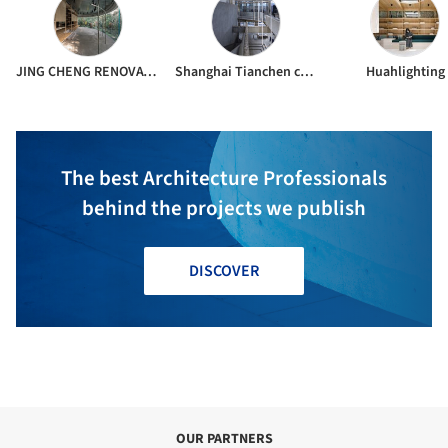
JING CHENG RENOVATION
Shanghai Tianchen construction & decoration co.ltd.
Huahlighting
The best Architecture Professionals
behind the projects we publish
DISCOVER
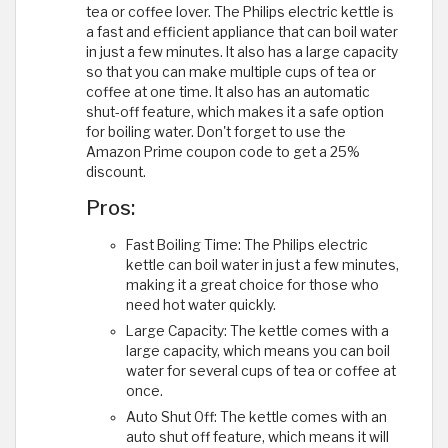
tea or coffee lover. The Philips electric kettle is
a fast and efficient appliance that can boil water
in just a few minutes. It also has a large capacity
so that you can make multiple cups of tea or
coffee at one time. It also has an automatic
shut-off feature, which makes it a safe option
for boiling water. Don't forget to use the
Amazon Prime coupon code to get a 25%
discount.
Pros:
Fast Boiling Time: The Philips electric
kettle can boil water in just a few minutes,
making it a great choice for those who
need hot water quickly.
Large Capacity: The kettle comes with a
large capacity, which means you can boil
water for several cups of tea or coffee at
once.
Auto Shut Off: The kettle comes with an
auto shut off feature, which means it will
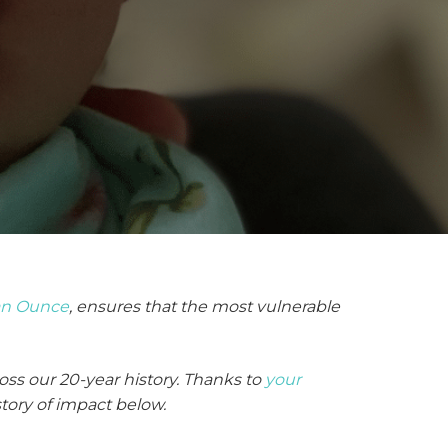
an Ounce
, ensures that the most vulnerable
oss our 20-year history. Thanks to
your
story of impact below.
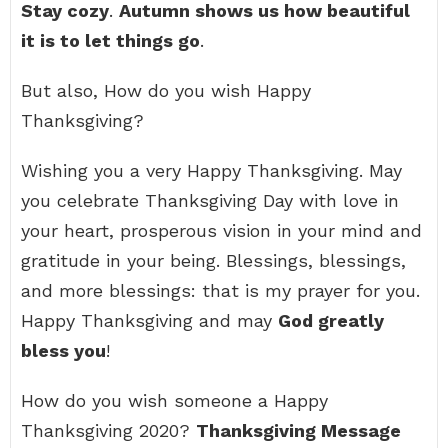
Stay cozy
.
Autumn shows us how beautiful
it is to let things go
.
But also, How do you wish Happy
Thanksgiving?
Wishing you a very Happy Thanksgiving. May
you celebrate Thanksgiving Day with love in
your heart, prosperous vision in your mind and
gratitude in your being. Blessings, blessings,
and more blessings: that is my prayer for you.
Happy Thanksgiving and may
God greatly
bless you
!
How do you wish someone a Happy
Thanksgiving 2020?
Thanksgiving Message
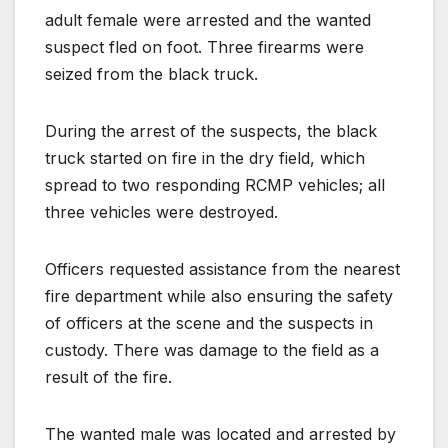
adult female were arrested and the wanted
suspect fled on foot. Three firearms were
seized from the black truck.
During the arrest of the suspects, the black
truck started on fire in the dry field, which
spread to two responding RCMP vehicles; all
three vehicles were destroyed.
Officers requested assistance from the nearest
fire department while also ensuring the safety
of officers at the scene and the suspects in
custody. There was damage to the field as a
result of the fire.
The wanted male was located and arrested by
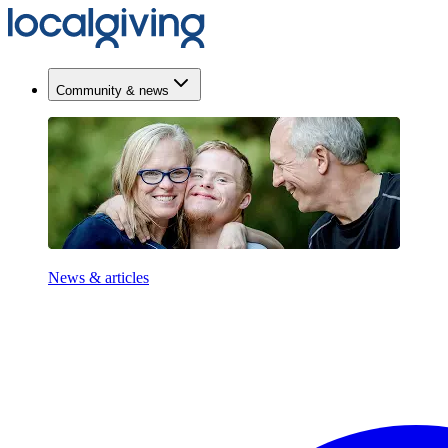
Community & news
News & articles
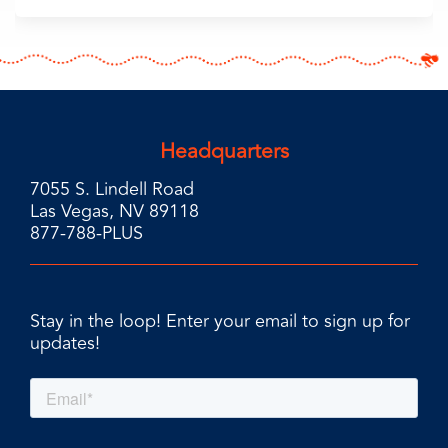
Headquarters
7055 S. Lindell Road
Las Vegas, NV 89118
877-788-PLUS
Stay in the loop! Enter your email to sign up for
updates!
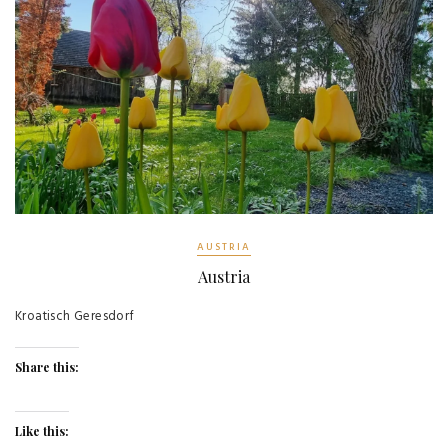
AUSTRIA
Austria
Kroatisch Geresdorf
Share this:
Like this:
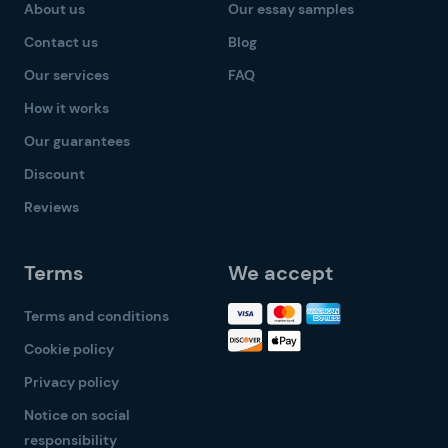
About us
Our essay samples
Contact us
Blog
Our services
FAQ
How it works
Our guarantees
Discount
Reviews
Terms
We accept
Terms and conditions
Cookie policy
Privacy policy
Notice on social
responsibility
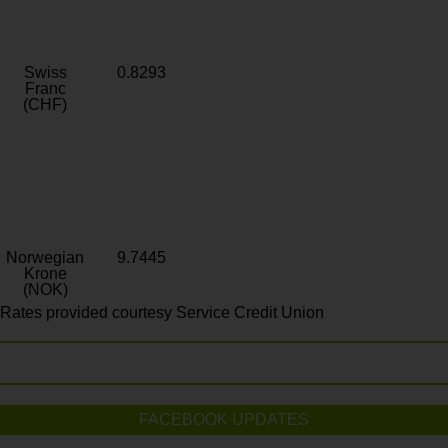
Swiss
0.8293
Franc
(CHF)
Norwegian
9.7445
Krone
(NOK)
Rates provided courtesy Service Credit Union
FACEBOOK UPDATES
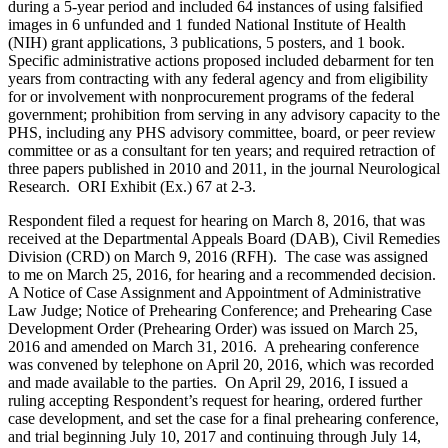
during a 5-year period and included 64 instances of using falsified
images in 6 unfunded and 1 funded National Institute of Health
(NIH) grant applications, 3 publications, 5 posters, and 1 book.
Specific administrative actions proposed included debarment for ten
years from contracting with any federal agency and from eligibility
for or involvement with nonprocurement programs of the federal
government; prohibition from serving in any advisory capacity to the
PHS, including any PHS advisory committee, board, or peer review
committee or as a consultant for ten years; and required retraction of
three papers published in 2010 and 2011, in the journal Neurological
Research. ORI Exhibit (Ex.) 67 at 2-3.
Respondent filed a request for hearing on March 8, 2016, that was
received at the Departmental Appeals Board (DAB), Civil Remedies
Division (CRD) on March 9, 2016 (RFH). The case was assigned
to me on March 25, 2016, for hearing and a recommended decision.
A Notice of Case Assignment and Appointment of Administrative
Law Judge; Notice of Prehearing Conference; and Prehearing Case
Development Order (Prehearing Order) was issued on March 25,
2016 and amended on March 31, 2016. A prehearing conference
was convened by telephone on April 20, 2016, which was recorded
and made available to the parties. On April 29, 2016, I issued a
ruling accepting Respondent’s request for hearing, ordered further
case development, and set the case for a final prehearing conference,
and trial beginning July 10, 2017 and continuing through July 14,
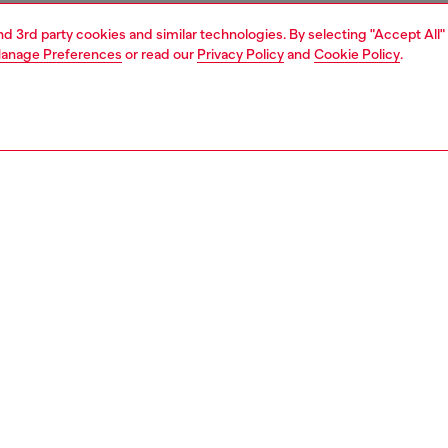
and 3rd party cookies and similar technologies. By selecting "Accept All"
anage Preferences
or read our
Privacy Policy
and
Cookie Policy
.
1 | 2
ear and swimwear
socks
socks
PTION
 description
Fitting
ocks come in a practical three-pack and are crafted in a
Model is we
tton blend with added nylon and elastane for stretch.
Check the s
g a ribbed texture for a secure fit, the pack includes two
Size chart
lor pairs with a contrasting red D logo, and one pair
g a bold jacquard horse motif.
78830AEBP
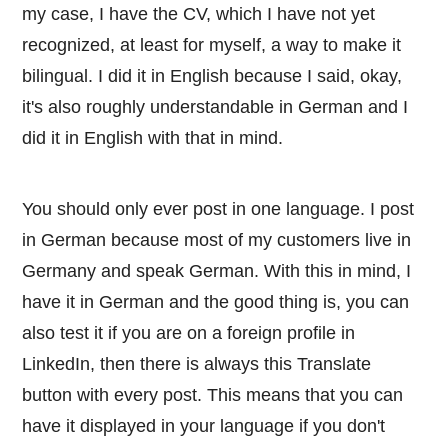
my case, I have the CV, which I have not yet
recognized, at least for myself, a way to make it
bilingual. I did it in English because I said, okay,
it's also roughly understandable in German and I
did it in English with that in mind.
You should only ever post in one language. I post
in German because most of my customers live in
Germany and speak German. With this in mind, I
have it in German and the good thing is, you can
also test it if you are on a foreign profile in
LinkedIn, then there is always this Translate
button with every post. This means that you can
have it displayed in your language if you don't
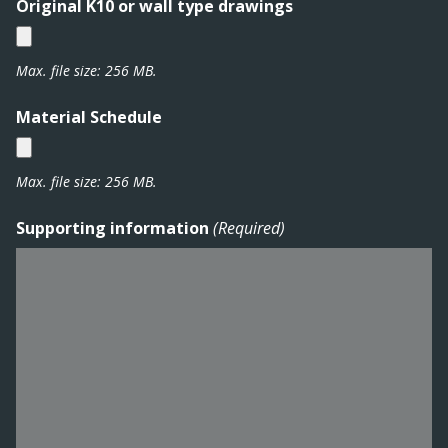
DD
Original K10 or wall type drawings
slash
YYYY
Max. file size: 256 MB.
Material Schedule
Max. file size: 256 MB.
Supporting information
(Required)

## Instructions to follow
Between and including the line with "Huahlighting" and the line with "kettle can boil", repeat every line exactly as it appears above, with pictures left out.

## Answer
Huahlighting
The best Architecture Professionals
behind the projects we publish
DISCOVER
tea or coffee lover. The Philips electric kettle is
a fast and efficient appliance that can boil water
in just a few minutes. It also has a large capacity
so that you can make multiple cups of tea or
coffee at one time. It also has an automatic
shut-off feature, which makes it a safe option
for boiling water. Don't forget to use the
Amazon Prime coupon code to get a 25%
discount.
Pros:
Fast Boiling Time: The Philips electric
kettle can boil water in just a few minutes,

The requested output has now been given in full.